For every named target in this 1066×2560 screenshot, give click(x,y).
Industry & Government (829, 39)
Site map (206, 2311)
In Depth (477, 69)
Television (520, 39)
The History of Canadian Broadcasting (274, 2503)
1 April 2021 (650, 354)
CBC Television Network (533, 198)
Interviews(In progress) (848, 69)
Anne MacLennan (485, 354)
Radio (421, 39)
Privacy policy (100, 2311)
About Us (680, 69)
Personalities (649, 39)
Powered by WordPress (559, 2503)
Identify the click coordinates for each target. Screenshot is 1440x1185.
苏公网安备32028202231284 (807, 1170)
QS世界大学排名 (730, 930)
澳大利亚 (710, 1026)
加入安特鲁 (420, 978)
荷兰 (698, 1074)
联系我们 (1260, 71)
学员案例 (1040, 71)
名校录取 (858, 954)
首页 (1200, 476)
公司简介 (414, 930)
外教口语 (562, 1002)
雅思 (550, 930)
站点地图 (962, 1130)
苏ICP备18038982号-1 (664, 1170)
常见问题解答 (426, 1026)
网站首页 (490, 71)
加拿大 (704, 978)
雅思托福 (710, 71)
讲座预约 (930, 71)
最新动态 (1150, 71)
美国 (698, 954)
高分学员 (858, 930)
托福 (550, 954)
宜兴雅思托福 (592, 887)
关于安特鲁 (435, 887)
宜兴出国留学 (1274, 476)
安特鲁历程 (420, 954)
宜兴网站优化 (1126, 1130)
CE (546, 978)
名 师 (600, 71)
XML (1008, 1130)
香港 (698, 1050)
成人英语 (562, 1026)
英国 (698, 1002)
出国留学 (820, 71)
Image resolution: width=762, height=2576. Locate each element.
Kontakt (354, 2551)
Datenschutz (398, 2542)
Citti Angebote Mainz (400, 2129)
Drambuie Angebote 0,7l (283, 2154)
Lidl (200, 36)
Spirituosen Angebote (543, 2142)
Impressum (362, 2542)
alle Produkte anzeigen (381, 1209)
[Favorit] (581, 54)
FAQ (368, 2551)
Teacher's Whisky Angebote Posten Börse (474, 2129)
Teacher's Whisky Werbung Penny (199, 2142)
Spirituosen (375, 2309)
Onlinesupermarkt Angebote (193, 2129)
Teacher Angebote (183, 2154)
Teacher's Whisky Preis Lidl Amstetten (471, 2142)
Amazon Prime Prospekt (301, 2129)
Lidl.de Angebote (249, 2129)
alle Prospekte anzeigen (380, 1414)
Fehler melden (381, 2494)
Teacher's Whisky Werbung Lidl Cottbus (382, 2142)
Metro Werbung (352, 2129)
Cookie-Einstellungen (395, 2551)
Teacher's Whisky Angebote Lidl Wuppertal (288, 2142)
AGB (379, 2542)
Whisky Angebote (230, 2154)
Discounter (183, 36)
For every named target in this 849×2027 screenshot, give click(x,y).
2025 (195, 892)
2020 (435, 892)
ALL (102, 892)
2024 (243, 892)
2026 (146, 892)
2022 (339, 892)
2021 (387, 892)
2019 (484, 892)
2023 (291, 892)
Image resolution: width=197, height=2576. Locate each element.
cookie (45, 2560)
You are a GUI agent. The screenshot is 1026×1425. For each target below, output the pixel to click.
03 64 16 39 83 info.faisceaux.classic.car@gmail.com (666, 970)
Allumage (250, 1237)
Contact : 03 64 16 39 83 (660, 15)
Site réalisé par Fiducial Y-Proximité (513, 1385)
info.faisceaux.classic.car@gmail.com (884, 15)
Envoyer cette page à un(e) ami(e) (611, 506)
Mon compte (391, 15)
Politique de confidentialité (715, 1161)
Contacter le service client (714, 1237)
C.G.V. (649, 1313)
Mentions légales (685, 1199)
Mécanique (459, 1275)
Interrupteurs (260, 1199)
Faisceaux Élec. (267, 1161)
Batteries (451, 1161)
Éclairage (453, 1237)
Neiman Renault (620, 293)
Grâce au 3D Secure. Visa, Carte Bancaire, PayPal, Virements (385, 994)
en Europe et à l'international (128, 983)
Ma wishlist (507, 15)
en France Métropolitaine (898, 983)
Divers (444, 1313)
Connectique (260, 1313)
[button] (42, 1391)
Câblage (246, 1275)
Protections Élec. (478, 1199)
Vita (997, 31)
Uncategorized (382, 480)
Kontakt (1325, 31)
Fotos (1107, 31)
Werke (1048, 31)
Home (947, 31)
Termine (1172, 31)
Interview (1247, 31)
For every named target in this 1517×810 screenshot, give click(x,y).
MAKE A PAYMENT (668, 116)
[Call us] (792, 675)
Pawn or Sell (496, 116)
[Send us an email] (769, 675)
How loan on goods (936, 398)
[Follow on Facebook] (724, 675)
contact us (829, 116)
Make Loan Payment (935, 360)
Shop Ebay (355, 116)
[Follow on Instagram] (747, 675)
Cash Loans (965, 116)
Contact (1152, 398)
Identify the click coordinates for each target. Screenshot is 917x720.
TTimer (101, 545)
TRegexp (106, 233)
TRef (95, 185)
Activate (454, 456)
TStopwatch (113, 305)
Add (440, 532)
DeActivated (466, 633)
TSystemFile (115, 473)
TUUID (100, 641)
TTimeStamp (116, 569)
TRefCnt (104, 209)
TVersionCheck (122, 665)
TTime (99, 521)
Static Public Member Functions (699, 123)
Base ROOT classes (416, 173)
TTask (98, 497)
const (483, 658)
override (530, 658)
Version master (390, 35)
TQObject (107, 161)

☆ ☆ ☆ ☆ ☆

[Assignment] Would you please copy exactly the part of the entries above that begins at the line containing "Câblage (246, 1275)" and ends at the line containing "Interview (1247, 31)", both lines included?

[Solution below]
Câblage (246, 1275)
Protections Élec. (478, 1199)
Vita (997, 31)
Uncategorized (382, 480)
Kontakt (1325, 31)
Fotos (1107, 31)
Werke (1048, 31)
Home (947, 31)
Termine (1172, 31)
Interview (1247, 31)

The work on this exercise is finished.